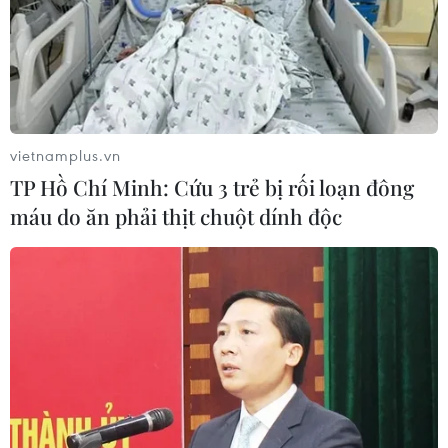
16/11/2018 14:24
Chủ tịch Trung Quốc Tập Cận Bình khẳng định Trung
Quốc sẵn sàng tăng cường thông tin liên lạc và phối
hợp với Papua New Guinea trên các diễn đàn quốc tế
như Liên hợp quốc, APEC, ASEAN...
vietnamplus.vn
TP Hồ Chí Minh: Cứu 3 trẻ bị rối loạn đông
máu do ăn phải thịt chuột dính độc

-- -- --

- What you have to do: Exactly as written above, print every record, and keep the pictures out.

- Written response:
16/11/2018 14:24
Chủ tịch Trung Quốc Tập Cận Bình khẳng định Trung
Quốc sẵn sàng tăng cường thông tin liên lạc và phối
hợp với Papua New Guinea trên các diễn đàn quốc tế
như Liên hợp quốc, APEC, ASEAN...
vietnamplus.vn
TP Hồ Chí Minh: Cứu 3 trẻ bị rối loạn đông
máu do ăn phải thịt chuột dính độc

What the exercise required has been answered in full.